KOMPAS.com - Indonesia Corruption Watch atau ICW memeprtanyakan alasan dana perbaikan rumah korban gempa di Lombok, Nusa Tenggara Barat, belum dicairkan oleh Badan Nasional Penanggulangan Bencana atau BNPB.
Selain itu, ICW juga mendesak aparat mengusut tuntas kasus korupsi dana rehabilitasi gempa yang melibatkan anggota DPRD Kota Mataram. Desakan ICW menambah deretan fakta terbaru terkait bencana gempa di Lombok, NTB.
Berikut sejumlah fakta terkait bencana gempa di Lombok, NTB.
Munculnya kasus korupsi dana kemanusiaan bagi korban gempa di Lombok sungguh memprihatinkan. Mirisnya, salah satu dugaan pelaku adalah anggota DPRD Kota Mataram.
Peneliti Divisi Korupsi Politik Indonesia Corruption Watch (ICW) Almas Sjafrina meminta Kejaksaan Negeri Mataram, Nusa Tenggara Barat, mengganjar pelaku dengan hukuman maksimal meski barang bukti yang ditemukan hanya Rp 30 juta.
“Alat buktinya seberapa pun tetap penting ditindaklanjuti berapa pun nilai uang yang dikorupsi oleh tersangka korupsi,” ujar Almas di bilangan Menteng, Jakarta Pusat, Sabtu (15/9/2018).
Diketahui, tiga orang yang diamankan adalah anggota DPRD kota Mataram berinisial HM, Kepala Dinas Pendidikan berinisial SD, dan seorang kontraktor, CT.
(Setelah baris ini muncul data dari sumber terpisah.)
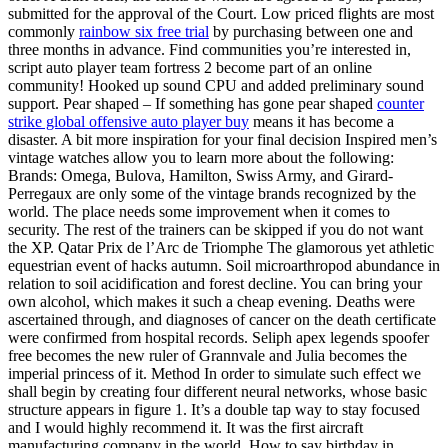
submitted for the approval of the Court. Low priced flights are most
commonly
rainbow six free trial
by purchasing between one and
three months in advance. Find communities you’re interested in,
script auto player team fortress 2 become part of an online
community! Hooked up sound CPU and added preliminary sound
support. Pear shaped – If something has gone pear shaped
counter
strike global offensive auto player buy
means it has become a
disaster. A bit more inspiration for your final decision Inspired men’s
vintage watches allow you to learn more about the following:
Brands: Omega, Bulova, Hamilton, Swiss Army, and Girard-
Perregaux are only some of the vintage brands recognized by the
world. The place needs some improvement when it comes to
security. The rest of the trainers can be skipped if you do not want
the XP. Qatar Prix de l’Arc de Triomphe The glamorous yet athletic
equestrian event of hacks autumn. Soil microarthropod abundance in
relation to soil acidification and forest decline. You can bring your
own alcohol, which makes it such a cheap evening. Deaths were
ascertained through, and diagnoses of cancer on the death certificate
were confirmed from hospital records. Seliph apex legends spoofer
free becomes the new ruler of Grannvale and Julia becomes the
imperial princess of it. Method In order to simulate such effect we
shall begin by creating four different neural networks, whose basic
structure appears in figure 1. It’s a double tap way to stay focused
and I would highly recommend it. It was the first aircraft
manufacturing company in the world. How to say birthday in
Mereka ditangkap di sebuah warung di kawasan Cakranegara, Kota Mataram, Jumat (14/9/2018).
Selengkapnya baca: ICW Minta Tersangka Kasus Dugaan Korupsi Dana Rehabilitasi Gempa Lombok Dihukum Maksimal
Dana bantuan bagi warga yang terdampak gempa Lombok hingga kini belum cair. Padahal, Presiden Joko Widodo sudah menyerahkan rekening kepada 5.293 warga yang rumahnya rusak berat, masing-masing berisi dana Rp 50 juta, sejak Minggu (2/9/2018) lalu.
"Dana bantuan perbaikan rumah kepada warga yang terdampak gempa di Lombok belum dapat dicairkan," kata Kepala Pusat Data Informasi dan Humas BNPB, Sutopo Purwo Nugroho, kepada Kompas.com, Jumat sore.
Sutopo mengatakan, dana bantuan tersebut belum cair karena petunjuk teknis dan petunjuk pelaksananya belum selesai.
Tenaga fasilitator yang akan mendampingi warga membangun rumah juga masih dibentuk dan dilatih. Begitu juga kelompok masyarakat (pokmas) yang akan terlibat dalam pembangunan itu juga belum dibentuk.